Hana Catherine Mullens (1826–1861) was a European Christian missionary, educator, translator and writer. She was a leader of zenana missions, setting up schools for girls and writing what is arguably the first novel in Bengali. She spent most of her life in Calcutta, then the capital of British India (now Kolkata, West Bengal), and was fluent in the Bengali language.

==Early life and education==
Hana Catherine Lacroix was born in Calcutta. Her father was Alphonse François Lacroix, a Swiss Protestant missionary who went to Chinsurah in 1821 to preach Christianity on behalf of the London Missionary Society (LMS). Her mother, Hannah Herklots, was from a Dutch colonial family.

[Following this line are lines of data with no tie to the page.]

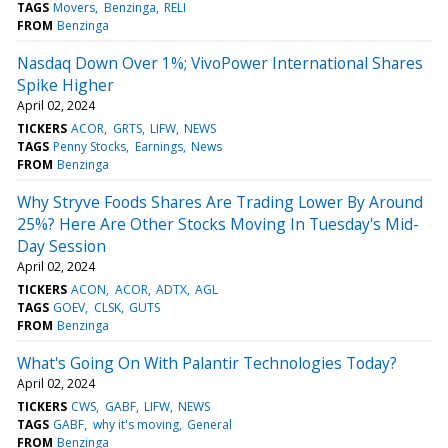
TAGS
Movers
Benzinga
RELI
FROM
Benzinga
Nasdaq Down Over 1%; VivoPower International Shares
Spike Higher
April 02, 2024
TICKERS
ACOR
GRTS
LIFW
NEWS
TAGS
Penny Stocks
Earnings
News
FROM
Benzinga
Why Stryve Foods Shares Are Trading Lower By Around
25%? Here Are Other Stocks Moving In Tuesday's Mid-
Day Session
April 02, 2024
TICKERS
ACON
ACOR
ADTX
AGL
TAGS
GOEV
CLSK
GUTS
FROM
Benzinga
What's Going On With Palantir Technologies Today?
April 02, 2024
TICKERS
CWS
GABF
LIFW
NEWS
TAGS
GABF
why it's moving
General
FROM
Benzinga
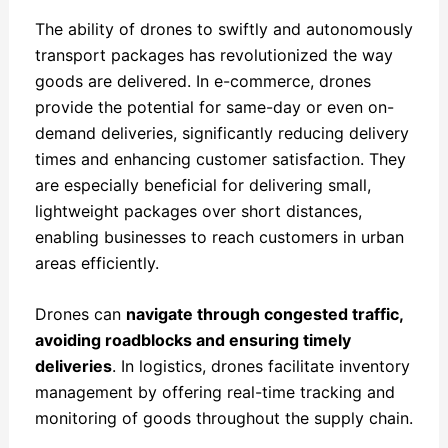
The ability of drones to swiftly and autonomously
transport packages has revolutionized the way
goods are delivered. In e-commerce, drones
provide the potential for same-day or even on-
demand deliveries, significantly reducing delivery
times and enhancing customer satisfaction. They
are especially beneficial for delivering small,
lightweight packages over short distances,
enabling businesses to reach customers in urban
areas efficiently.
Drones can
navigate through congested traffic,
avoiding roadblocks and ensuring timely
deliveries
. In logistics, drones facilitate inventory
management by offering real-time tracking and
monitoring of goods throughout the supply chain.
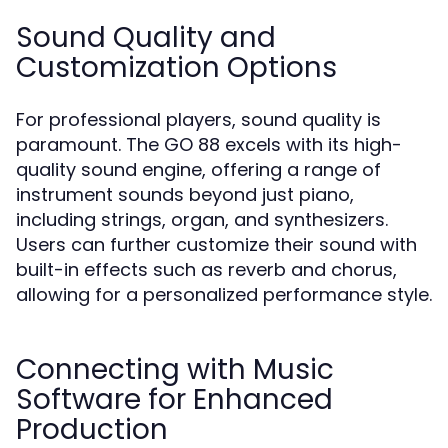
Sound Quality and
Customization Options
For professional players, sound quality is
paramount. The GO 88 excels with its high-
quality sound engine, offering a range of
instrument sounds beyond just piano,
including strings, organ, and synthesizers.
Users can further customize their sound with
built-in effects such as reverb and chorus,
allowing for a personalized performance style.
Connecting with Music
Software for Enhanced
Production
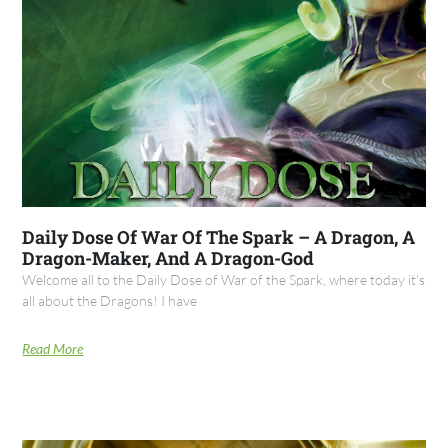
Daily Dose Of War Of The Spark – A Dragon, A
Dragon-Maker, And A Dragon-God
Welcome all to the Daily Dose of War of the Spark, where today it's
all about the Dragons! I have
Read More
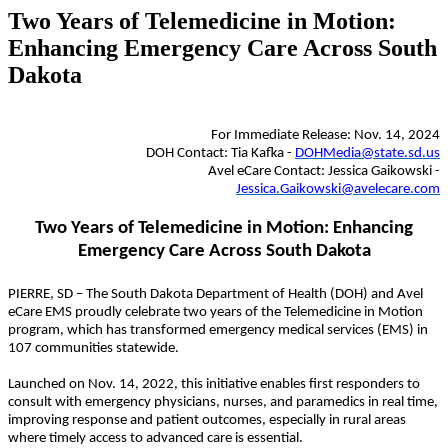
Two Years of Telemedicine in Motion:
Enhancing Emergency Care Across South
Dakota
For Immediate Release: Nov. 14, 2024
DOH Contact: Tia Kafka -
DOHMedia@state.sd.us
Avel eCare Contact: Jessica Gaikowski -
Jessica.Gaikowski@avelecare.com
Two Years of Telemedicine in Motion: Enhancing
Emergency Care Across South Dakota
PIERRE, SD – The South Dakota Department of Health (DOH) and Avel
eCare EMS proudly celebrate two years of the Telemedicine in Motion
program, which has transformed emergency medical services (EMS) in
107 communities statewide.
Launched on Nov. 14, 2022, this initiative enables first responders to
consult with emergency physicians, nurses, and paramedics in real time,
improving response and patient outcomes, especially in rural areas
where timely access to advanced care is essential.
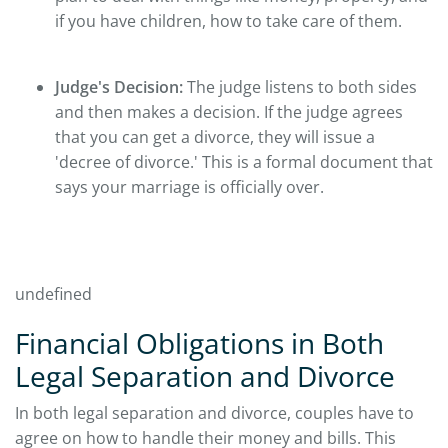
if you have children, how to take care of them.
Judge's Decision:
The judge listens to both sides
and then makes a decision. If the judge agrees
that you can get a divorce, they will issue a
'decree of divorce.' This is a formal document that
says your marriage is officially over.
undefined
Financial Obligations in Both
Legal Separation and Divorce
In both legal separation and divorce, couples have to
agree on how to handle their money and bills. This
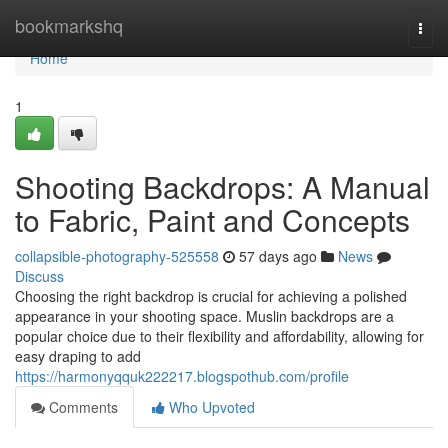
Home
bookmarkshq
Togg
navi
Home
1
Shooting Backdrops: A Manual
to Fabric, Paint and Concepts
collapsible-photography-525558
57 days ago
News
Discuss
Choosing the right backdrop is crucial for achieving a polished
appearance in your shooting space. Muslin backdrops are a
popular choice due to their flexibility and affordability, allowing for
easy draping to add
https://harmonyqquk222217.blogspothub.com/profile
Comments
Who Upvoted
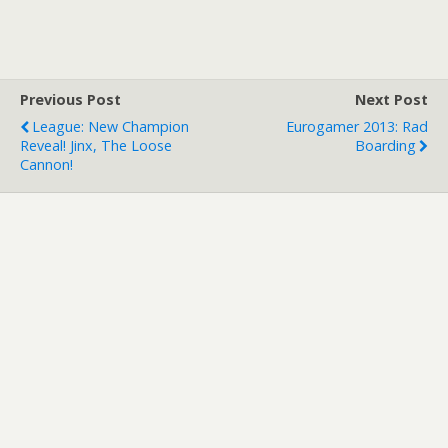
Survival mode map sees a
players defend a massive
stone fortress against
Tolkein inspired undead.
The mod is a real
Previous Post
Next Post
pleasure…
League: New Champion
Eurogamer 2013: Rad
Reveal! Jinx, The Loose
Boarding
Cannon!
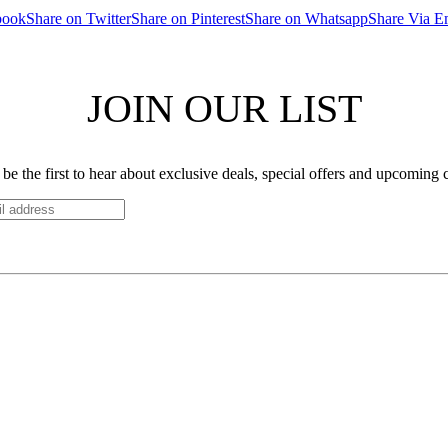
book
Share on Twitter
Share on Pinterest
Share on Whatsapp
Share Via E
JOIN OUR LIST
be the first to hear about exclusive deals, special offers and upcoming 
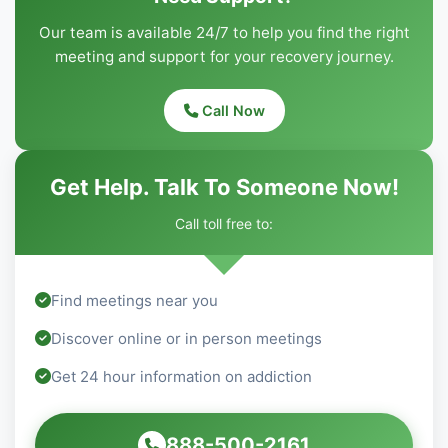
Our team is available 24/7 to help you find the right
meeting and support for your recovery journey.
Call Now
Get Help. Talk To Someone Now!
Call toll free to:
Find meetings near you
Discover online or in person meetings
Get 24 hour information on addiction
888-500-2161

Hana grew up in the mission in Bhowanipore, one of the Dihi Panchannagram villages then on the suburbs of the capital of the Raj. She learned Bengali, the language of her amah and other servants, at a period when Sanskrit was used only for liturgical and religious purposes; and Bengali was only a language of conversation. At the age of 12 she started teaching Bengali in a newly established school. She was educated mostly by her parents until the family travelled back to Europe when she was 15. Living in London gave her the opportunity to study at the Home and Colonial School Society, where she trained to be a teacher, and then returned to Calcutta.

==Career==
===Educator===
In 1845, she married Joseph Mullens also of the LMS, who had travelled out to India on the same ship as her father. The missionary couple continued their work in Calcutta for a dozen years. Using her fluency in Bengali, Hana Catherine Mullens was head of a girls' boarding school, and taught Bible classes to women.

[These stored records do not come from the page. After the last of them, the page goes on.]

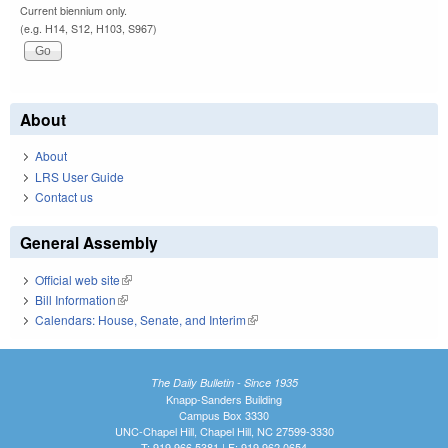
Current biennium only.
(e.g. H14, S12, H103, S967)
About
About
LRS User Guide
Contact us
General Assembly
Official web site
(link is external)
Bill Information
(link is external)
Calendars: House, Senate, and Interim
(link is external)
The Daily Bulletin - Since 1935
Knapp-Sanders Building
Campus Box 3330
UNC-Chapel Hill, Chapel Hill, NC 27599-3330
T: 919.966.5381 | F: 919.962.0654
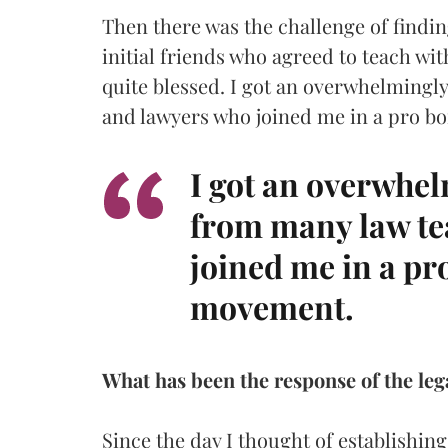
Then there was the challenge of findi
initial friends who agreed to teach wit
quite blessed. I got an overwhelmingl
and lawyers who joined me in a pro b
I got an overwhel
from many law te
joined me in a pr
movement.
What has been the response of the lega
Since the day I thought of establishing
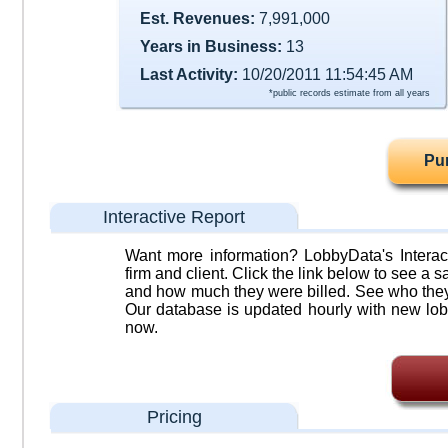
Est. Revenues:
7,991,000
Years in Business:
13
Last Activity:
10/20/2011 11:54:45 AM
*public records estimate from all years
Pu
Interactive Report
Want more information? LobbyData's Interact
firm and client. Click the link below to see a sa
and how much they were billed. See who they 
Our database is updated hourly with new lob
now.
Pricing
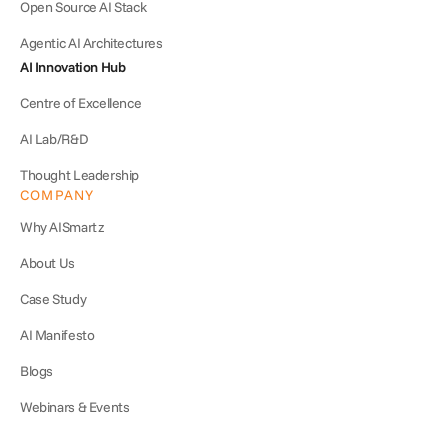
Open Source AI Stack
Agentic AI Architectures
AI Innovation Hub
Centre of Excellence
AI Lab/R&D
Thought Leadership
COMPANY
Why AISmartz
About Us
Case Study
AI Manifesto
Blogs
Webinars & Events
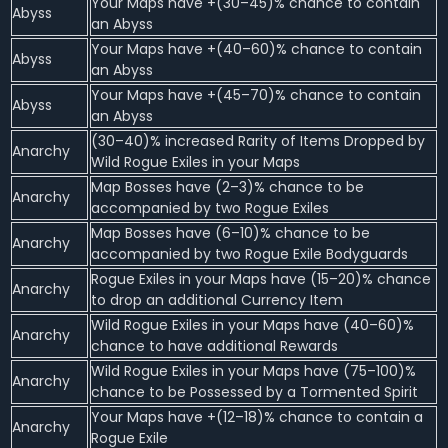
Your Maps have +(30–45)% chance to contain
Abyss
an Abyss
Your Maps have +(40–60)% chance to contain
Abyss
an Abyss
Your Maps have +(45–70)% chance to contain
Abyss
an Abyss
(30–40)% increased Rarity of Items Dropped by
Anarchy
Wild Rogue Exiles in your Maps
Map Bosses have (2–3)% chance to be
Anarchy
accompanied by two Rogue Exiles
Map Bosses have (6–10)% chance to be
Anarchy
accompanied by two Rogue Exile Bodyguards
Rogue Exiles in your Maps have (15–20)% chance
Anarchy
to drop an additional Currency Item
Wild Rogue Exiles in your Maps have (40–60)%
Anarchy
chance to have additional Rewards
Wild Rogue Exiles in your Maps have (75–100)%
Anarchy
chance to be Possessed by a Tormented Spirit
Your Maps have +(12–18)% chance to contain a
Anarchy
Rogue Exile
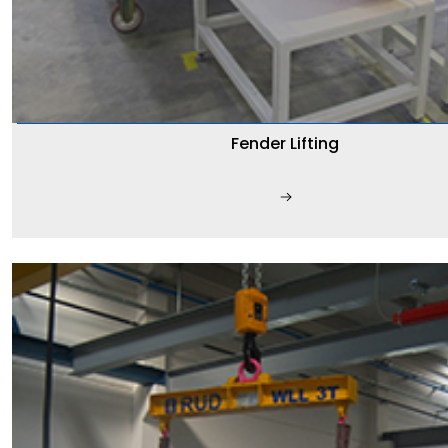
Fender Lifting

It was at the invitation of Rev. Mullens, chairing the Bengal Missionary Conference of 1855, that Rev. John Fordyce first reported on his female teaching initiative in the zenana. (The word refers to the secluded living quarters of girls and women, similar to purdah.) Hana Catherine Mullens became known for her devotion to the outreach programme of the zenana missions. Shortly after the conference, she persuaded the widow of a Hindu doctor to accommodate zenana teaching in her home, and then negotiated other similar arrangements. These Indian Christians were known as Bible women.

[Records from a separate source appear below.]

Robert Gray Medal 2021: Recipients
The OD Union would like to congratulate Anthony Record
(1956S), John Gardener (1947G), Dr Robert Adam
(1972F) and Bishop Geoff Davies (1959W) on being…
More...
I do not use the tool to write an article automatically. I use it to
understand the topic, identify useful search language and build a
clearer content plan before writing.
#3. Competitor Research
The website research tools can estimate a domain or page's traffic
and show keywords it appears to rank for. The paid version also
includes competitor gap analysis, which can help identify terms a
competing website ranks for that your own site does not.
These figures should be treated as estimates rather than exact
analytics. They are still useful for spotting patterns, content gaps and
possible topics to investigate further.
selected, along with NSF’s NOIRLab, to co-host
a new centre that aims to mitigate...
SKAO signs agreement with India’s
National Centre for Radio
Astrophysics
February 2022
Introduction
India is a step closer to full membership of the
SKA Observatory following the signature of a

In 1858, she and her husband visited Britain to spread the word about their missionary work in India. By the time of her death in 1861, she had four zenanas under her care and was visiting a further eleven every afternoon.

===Writer===
She is credited by some with having written the first novel in the Bengali language, Phulmani O Karunar Bibaran (Description of Phulmani and Karuna), in 1852. It was aimed at native Christian women. This book was published six years before Peary Chand Mitra published his Alaler Gharer Dulal. There are other claimants to earlier novels. Nabababubilas published by Bhabani Charan Bandyopadhyay in 1825 is claimed as one but others think of it as being merely a story. Similar reservation has also been expressed about Phulmani O Karunar Bibaran. The first Bengali woman to write a novel was Swarnakumari Devi, with her Deepnirban in 1876.

Mullens wrote another book, The Missionary on the Ganges or What is Christianity, in both English and Bengali. She translated Charlotte Maria Tucker's Daybreak in Britain into Bengali.